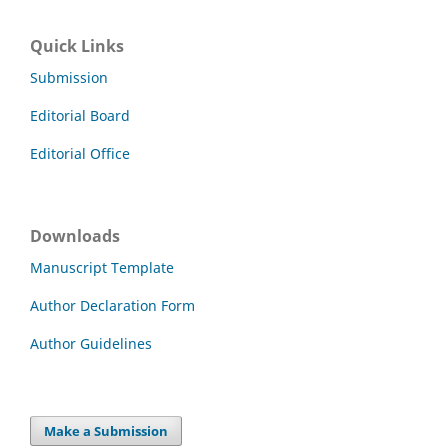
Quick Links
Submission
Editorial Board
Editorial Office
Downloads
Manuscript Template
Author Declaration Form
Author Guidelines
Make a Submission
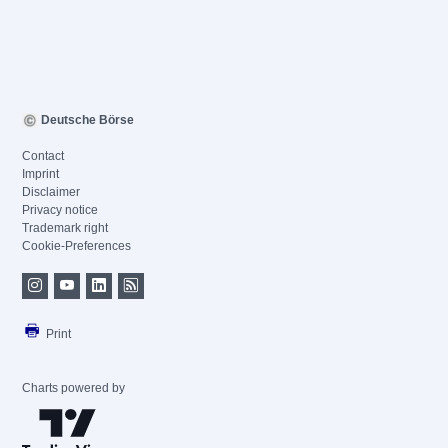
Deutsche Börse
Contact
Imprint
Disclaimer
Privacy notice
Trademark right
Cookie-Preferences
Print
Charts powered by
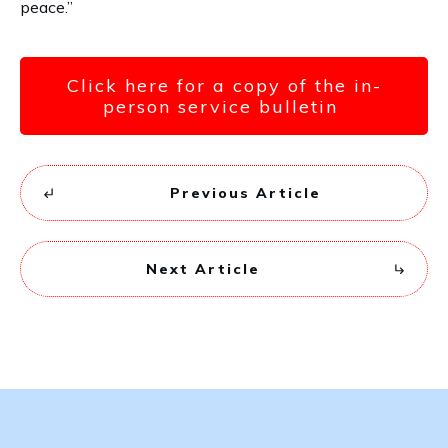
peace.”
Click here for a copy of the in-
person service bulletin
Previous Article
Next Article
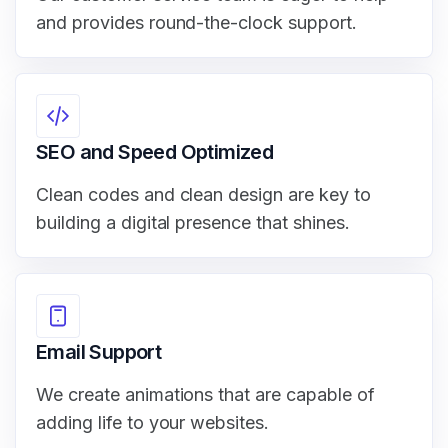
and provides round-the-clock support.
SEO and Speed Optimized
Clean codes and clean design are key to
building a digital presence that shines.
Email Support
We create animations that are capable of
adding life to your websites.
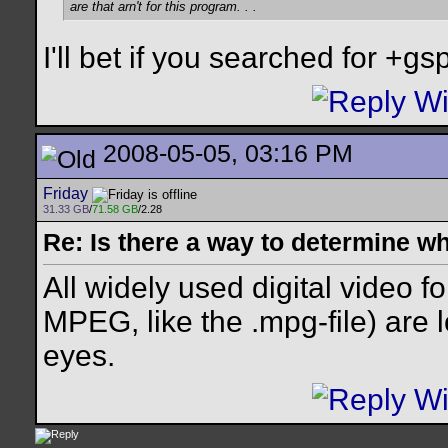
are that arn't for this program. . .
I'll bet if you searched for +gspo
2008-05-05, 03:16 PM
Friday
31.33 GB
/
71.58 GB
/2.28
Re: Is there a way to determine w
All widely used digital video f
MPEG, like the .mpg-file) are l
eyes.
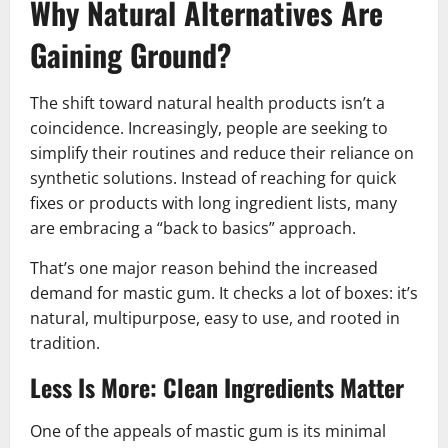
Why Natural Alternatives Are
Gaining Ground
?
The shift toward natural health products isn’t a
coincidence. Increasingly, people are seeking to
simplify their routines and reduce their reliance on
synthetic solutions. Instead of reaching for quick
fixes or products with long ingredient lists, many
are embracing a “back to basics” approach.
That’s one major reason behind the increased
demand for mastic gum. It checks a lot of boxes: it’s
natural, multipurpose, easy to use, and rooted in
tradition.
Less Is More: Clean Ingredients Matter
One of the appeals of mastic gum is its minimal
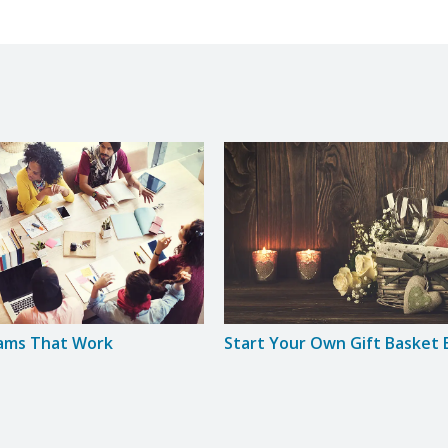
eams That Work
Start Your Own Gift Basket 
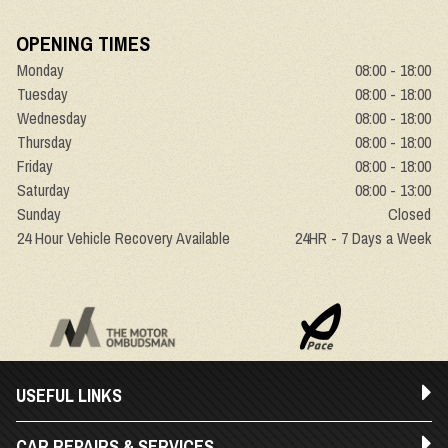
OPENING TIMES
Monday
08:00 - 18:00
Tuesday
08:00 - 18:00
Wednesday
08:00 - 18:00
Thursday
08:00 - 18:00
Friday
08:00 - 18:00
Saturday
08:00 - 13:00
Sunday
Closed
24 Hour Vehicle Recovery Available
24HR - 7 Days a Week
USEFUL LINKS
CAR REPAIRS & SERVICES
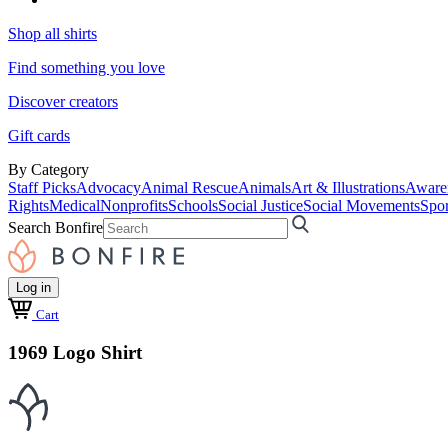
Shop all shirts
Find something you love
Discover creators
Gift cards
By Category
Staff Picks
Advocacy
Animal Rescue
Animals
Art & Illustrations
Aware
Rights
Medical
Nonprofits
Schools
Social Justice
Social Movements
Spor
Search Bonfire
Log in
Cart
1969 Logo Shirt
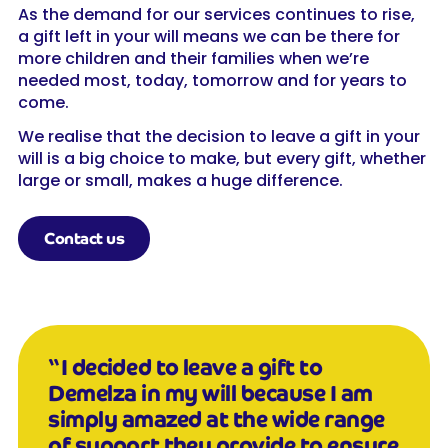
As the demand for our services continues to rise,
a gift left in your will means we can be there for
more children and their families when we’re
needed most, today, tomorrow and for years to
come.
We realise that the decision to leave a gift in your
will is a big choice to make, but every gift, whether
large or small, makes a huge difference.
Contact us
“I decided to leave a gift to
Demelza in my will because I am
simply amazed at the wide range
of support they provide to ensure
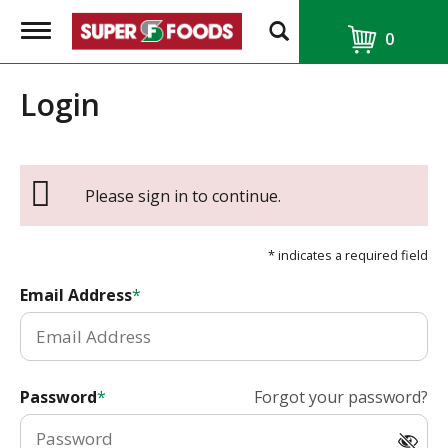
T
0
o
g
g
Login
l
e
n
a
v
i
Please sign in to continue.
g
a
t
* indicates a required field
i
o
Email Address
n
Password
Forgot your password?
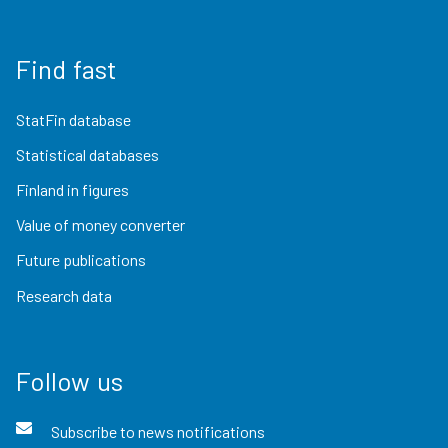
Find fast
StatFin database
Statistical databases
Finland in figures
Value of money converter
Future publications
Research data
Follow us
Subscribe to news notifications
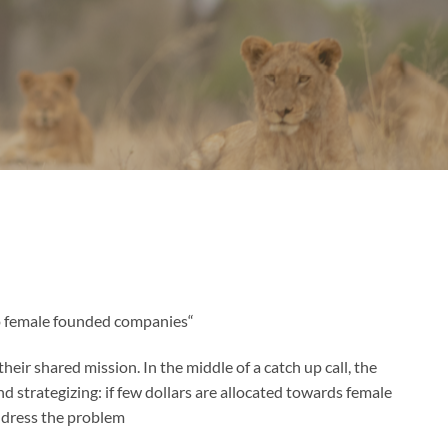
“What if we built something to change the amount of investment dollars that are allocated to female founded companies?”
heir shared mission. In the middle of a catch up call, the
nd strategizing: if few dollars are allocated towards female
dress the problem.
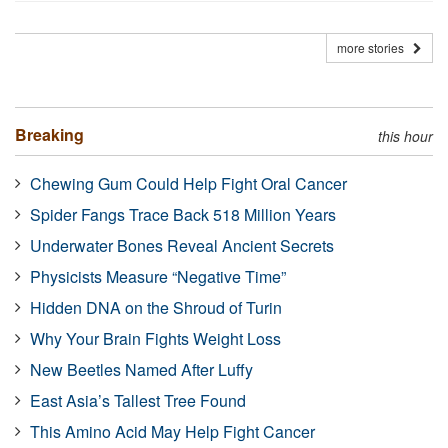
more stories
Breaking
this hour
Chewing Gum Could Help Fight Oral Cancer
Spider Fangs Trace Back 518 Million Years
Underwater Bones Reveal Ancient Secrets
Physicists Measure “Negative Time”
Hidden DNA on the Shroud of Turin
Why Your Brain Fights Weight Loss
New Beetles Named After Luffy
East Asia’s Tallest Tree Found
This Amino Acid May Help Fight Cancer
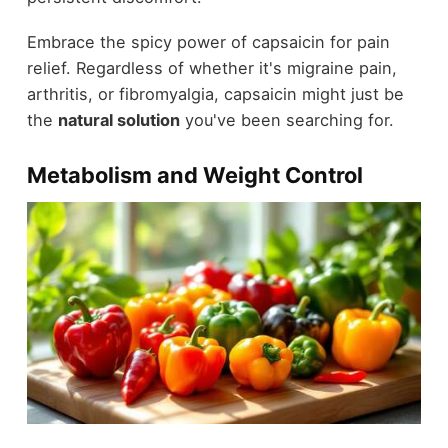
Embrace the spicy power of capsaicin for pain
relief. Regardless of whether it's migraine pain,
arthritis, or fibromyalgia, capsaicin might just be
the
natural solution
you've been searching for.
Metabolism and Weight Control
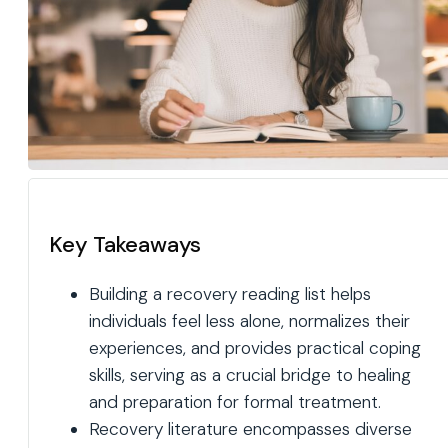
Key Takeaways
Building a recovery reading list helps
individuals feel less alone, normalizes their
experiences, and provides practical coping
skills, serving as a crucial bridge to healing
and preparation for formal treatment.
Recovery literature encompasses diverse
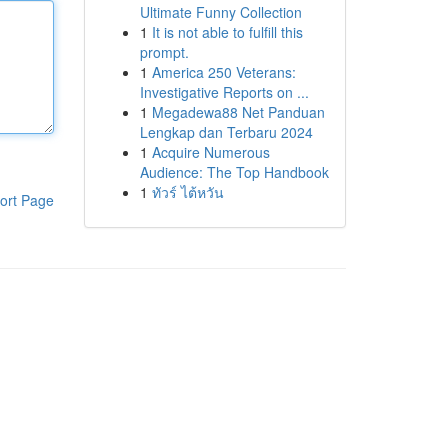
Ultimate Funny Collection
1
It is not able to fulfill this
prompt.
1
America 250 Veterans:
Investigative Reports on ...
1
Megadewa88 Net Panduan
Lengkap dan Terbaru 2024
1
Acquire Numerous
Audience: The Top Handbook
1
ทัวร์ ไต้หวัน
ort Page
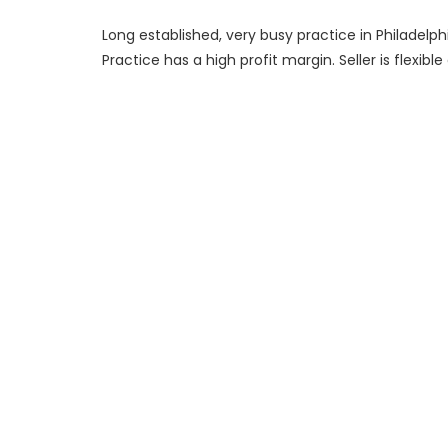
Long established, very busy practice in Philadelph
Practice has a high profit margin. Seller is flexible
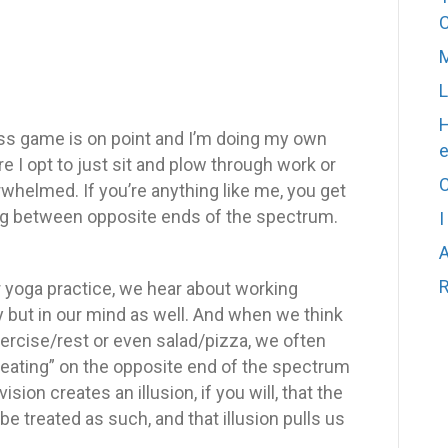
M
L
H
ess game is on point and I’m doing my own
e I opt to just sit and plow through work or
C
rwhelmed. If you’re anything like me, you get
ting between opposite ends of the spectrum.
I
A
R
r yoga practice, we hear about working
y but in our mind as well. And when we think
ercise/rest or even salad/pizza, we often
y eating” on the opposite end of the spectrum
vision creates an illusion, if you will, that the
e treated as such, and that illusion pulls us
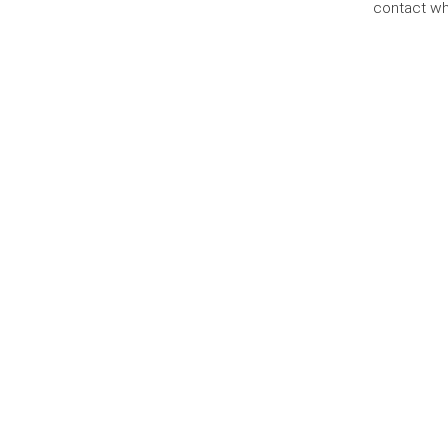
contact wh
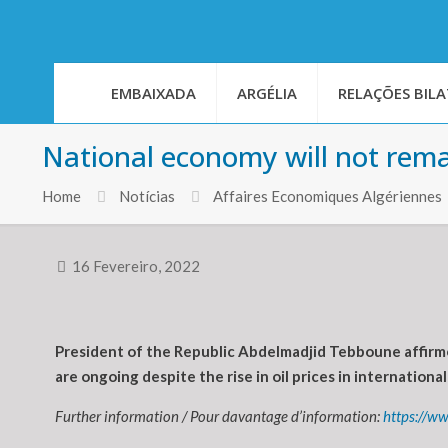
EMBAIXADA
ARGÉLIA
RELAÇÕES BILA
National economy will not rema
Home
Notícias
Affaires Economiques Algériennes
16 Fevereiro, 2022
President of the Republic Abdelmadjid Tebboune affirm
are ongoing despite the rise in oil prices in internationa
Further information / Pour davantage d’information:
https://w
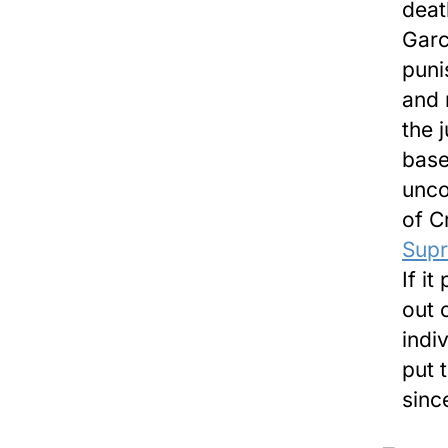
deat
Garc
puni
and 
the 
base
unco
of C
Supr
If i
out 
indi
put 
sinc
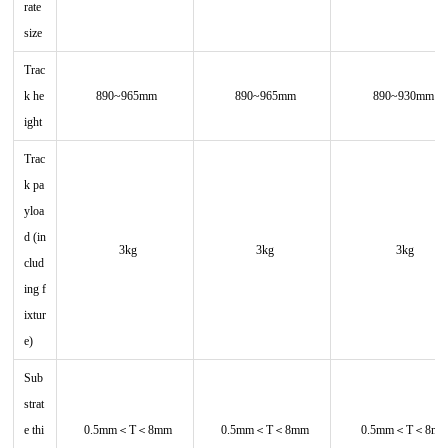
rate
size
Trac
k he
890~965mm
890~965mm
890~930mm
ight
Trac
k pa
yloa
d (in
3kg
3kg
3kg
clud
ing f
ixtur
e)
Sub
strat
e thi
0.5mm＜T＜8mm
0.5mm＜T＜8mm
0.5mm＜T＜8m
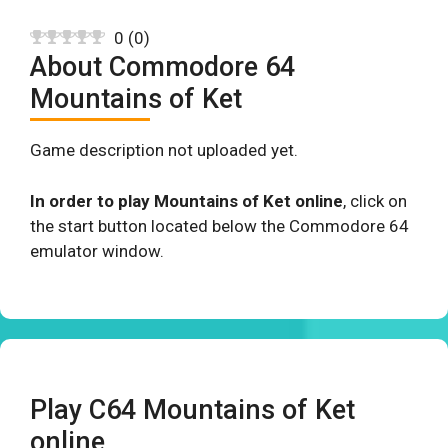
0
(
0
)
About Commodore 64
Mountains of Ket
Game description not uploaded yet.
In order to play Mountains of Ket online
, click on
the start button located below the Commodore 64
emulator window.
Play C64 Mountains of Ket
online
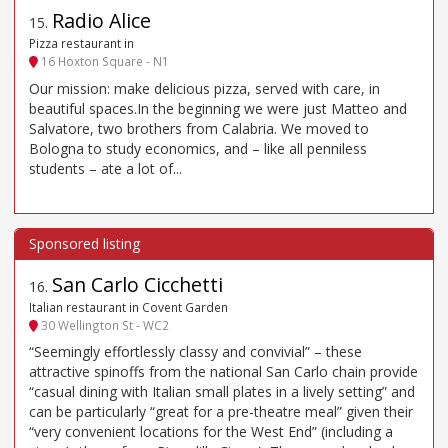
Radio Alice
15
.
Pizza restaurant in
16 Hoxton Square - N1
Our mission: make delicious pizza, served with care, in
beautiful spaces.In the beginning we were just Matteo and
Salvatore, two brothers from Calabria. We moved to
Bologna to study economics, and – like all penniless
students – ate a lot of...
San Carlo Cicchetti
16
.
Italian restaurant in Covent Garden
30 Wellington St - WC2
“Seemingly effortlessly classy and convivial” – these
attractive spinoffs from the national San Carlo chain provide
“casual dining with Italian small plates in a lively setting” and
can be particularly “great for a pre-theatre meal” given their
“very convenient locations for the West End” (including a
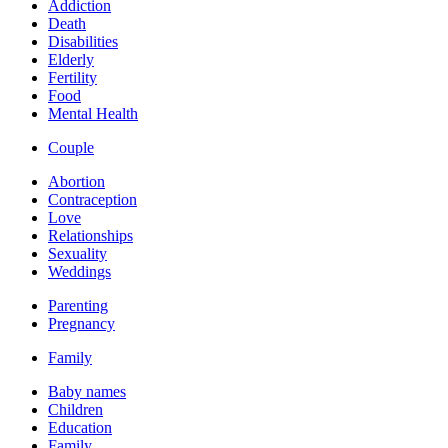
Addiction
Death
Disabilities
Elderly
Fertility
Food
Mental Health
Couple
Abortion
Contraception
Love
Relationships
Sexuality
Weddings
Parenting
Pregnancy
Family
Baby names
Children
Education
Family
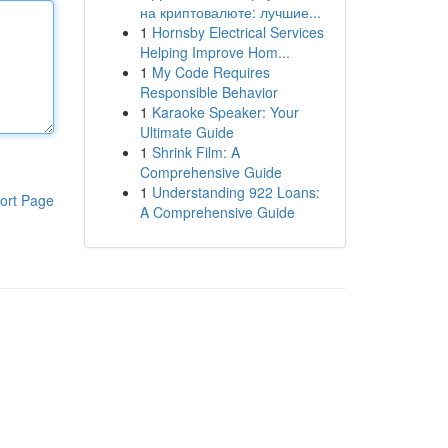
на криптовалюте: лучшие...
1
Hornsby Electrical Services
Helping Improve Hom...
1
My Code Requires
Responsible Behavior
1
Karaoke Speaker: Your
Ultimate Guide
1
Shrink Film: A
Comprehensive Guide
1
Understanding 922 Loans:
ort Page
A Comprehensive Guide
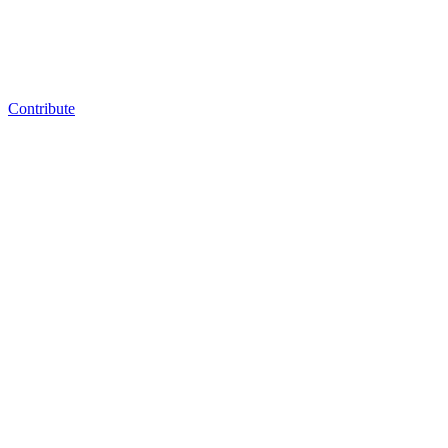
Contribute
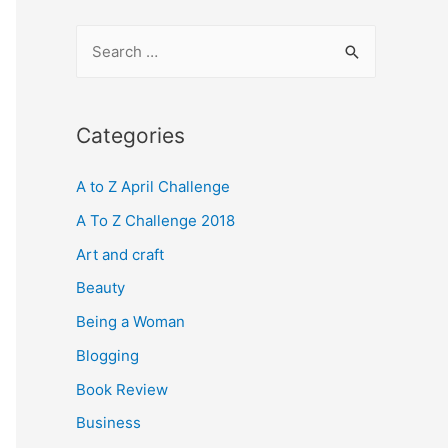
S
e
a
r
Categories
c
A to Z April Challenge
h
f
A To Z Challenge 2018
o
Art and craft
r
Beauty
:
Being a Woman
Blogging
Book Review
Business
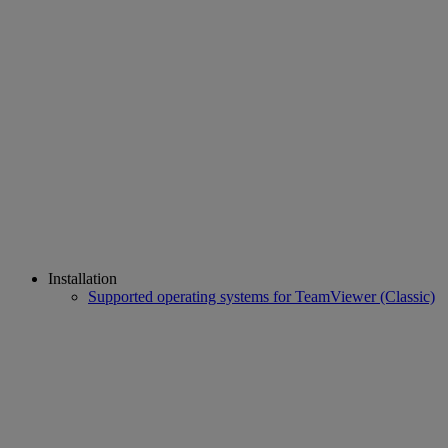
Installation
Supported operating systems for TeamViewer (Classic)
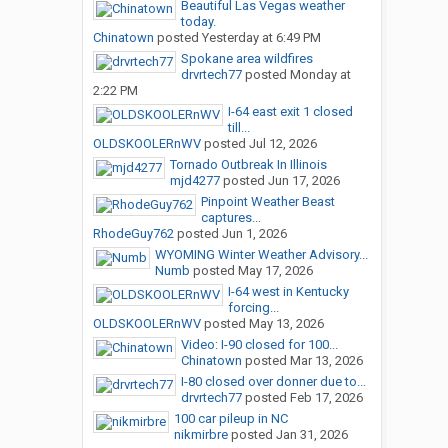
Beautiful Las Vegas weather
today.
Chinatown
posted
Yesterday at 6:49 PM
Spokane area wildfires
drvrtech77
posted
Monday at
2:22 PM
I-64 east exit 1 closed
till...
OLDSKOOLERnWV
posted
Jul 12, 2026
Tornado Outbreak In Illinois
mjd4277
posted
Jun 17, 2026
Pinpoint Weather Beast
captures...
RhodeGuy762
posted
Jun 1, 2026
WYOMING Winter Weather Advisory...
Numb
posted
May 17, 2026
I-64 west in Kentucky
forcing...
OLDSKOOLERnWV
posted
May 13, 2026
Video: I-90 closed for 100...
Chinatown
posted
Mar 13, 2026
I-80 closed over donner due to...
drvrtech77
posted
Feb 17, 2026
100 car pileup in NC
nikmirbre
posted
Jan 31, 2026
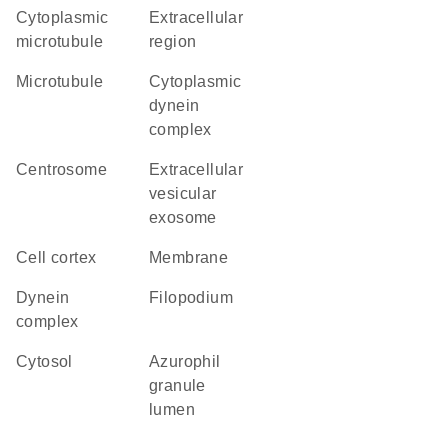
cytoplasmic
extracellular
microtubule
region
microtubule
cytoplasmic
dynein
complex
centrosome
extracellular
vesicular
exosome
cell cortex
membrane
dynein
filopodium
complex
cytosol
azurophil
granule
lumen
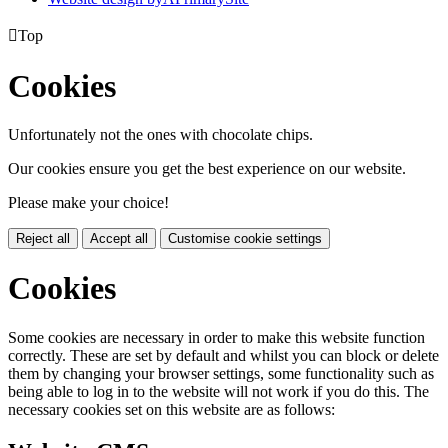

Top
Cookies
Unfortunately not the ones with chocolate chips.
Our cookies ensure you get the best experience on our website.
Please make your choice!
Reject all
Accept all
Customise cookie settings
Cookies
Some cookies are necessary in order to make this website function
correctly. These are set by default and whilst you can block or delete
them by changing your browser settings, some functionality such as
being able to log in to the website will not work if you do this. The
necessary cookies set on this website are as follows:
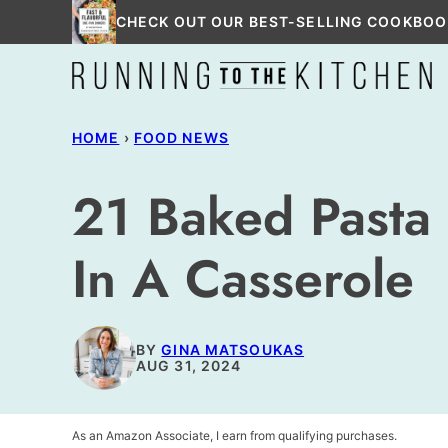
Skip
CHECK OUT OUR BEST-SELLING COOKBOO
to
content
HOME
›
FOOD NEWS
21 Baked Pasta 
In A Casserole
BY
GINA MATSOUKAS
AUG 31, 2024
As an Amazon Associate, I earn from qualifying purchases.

| WORK REQUEST |
Select the lines in this material that hold the word "Mountains", leaving none out.

| TASK OUTPUT |
Mountains of Ket
In order to play Mountains of Ket online
Play C64 Mountains of Ket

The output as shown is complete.